回文处理（字符串）

A. Antipalindrome

time limit per test

1 second

memory limit per test

256 megabytes

input

standard input

output

standard output

A string is a palindrome if it reads the same from the left to the right and from the right to the left. For example, the strings "kek", "abacaba", "r" and "papicipap" are palindromes, while the strings "abb" and "iq" are not.

A substring $s[l\dots r]$ ($1\le l\le r\le |s|$) of a string $s=s_1{s}_2\dots s_{|s|}$ is the string $s_l{s}_{l+1}\dots s_r$.

Anna does not like palindromes, so she makes her friends call her Ann. She also changes all the words she reads in a similar way. Namely, each word $s$ is changed into its longest substring that is not a palindrome. If all the substrings of $s$ are palindromes, she skips the word at all.

Some time ago Ann read the word $s$. What is the word she changed it into?

Input

The first line contains a non-empty string $s$ with length at most $50$ characters, containing lowercase English letters only.

Output

If there is such a substring in $s$ that is not a palindrome, print the maximum length of such a substring. Otherwise print $0$.

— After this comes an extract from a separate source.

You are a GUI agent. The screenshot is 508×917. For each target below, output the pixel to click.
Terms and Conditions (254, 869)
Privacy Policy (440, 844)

Note that there can be multiple longest substrings that are not palindromes, but their length is unique.

Examples

input

Copy

mew

output

Copy

3

input

Copy

wuffuw

output

Copy

5

input

Copy

qqqqqqqq

output

Copy

0

Note

"mew" is not a palindrome, so the longest substring of it that is not a palindrome, is the string "mew" itself. Thus, the answer for the first example is $3$.

The string "uffuw" is one of the longest non-palindrome substrings (of length $5$) of the string "wuffuw", so the answer for the second example is $5$.

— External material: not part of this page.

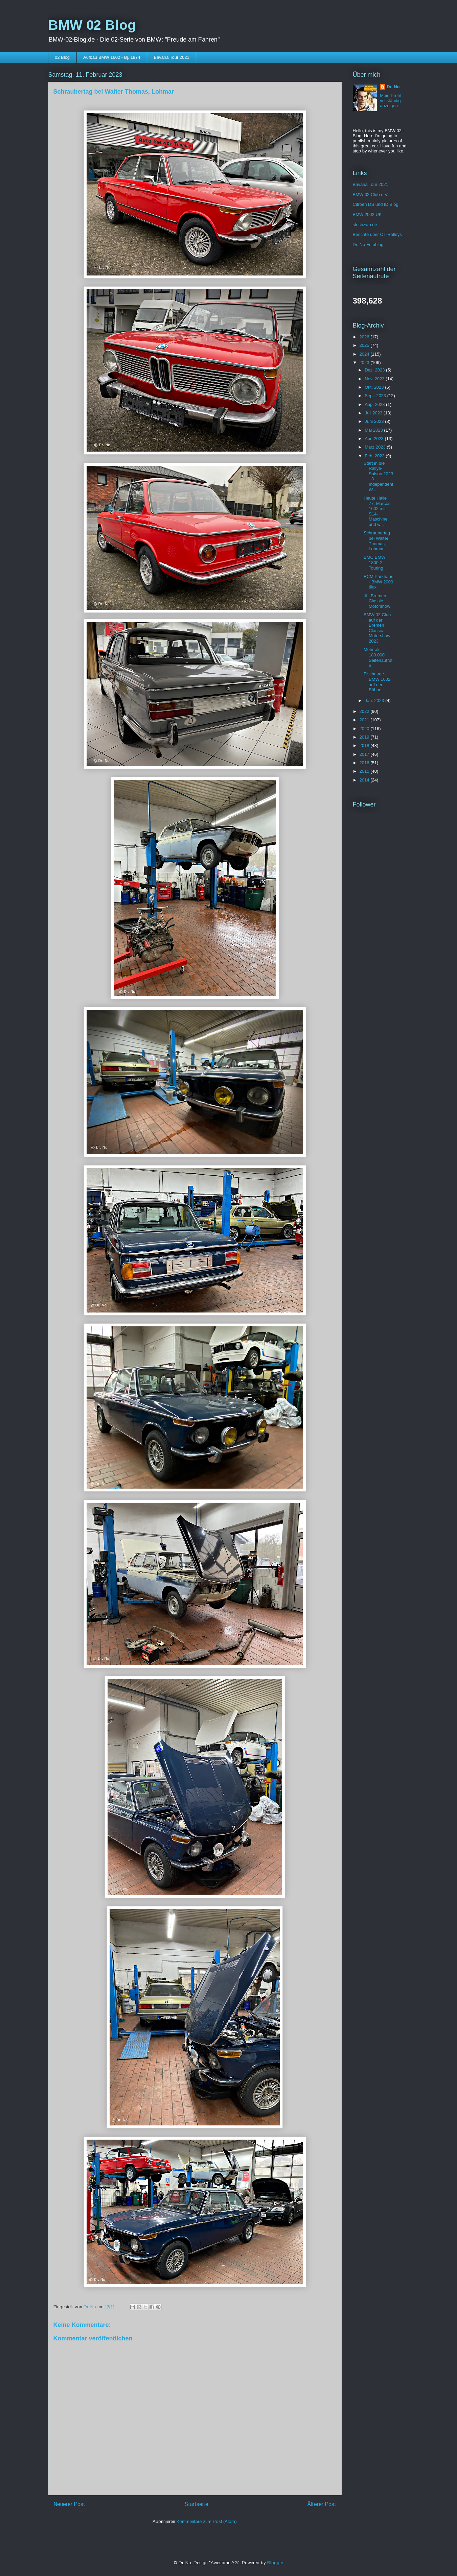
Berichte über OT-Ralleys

All substrings of the string "qqqqqqqq" consist of equal characters so they are palindromes. This way, there are no non-palindrome substrings. Thus, the answer for the third example is $0$

题意：找非回文.最长子字符串

#include<iostream>
#include <cstdio>
using namespace std;
string s;
int main()
{
 cin>>s;
for(int k=s.size();k>=0;k--)
  for(int i=0;i<=k/2;i++)
      if(s[i]!=s[k-i-1])
      {
         printf("%d\n",k);//压缩
          return 0;
      }
   puts("0");
  return 0;
}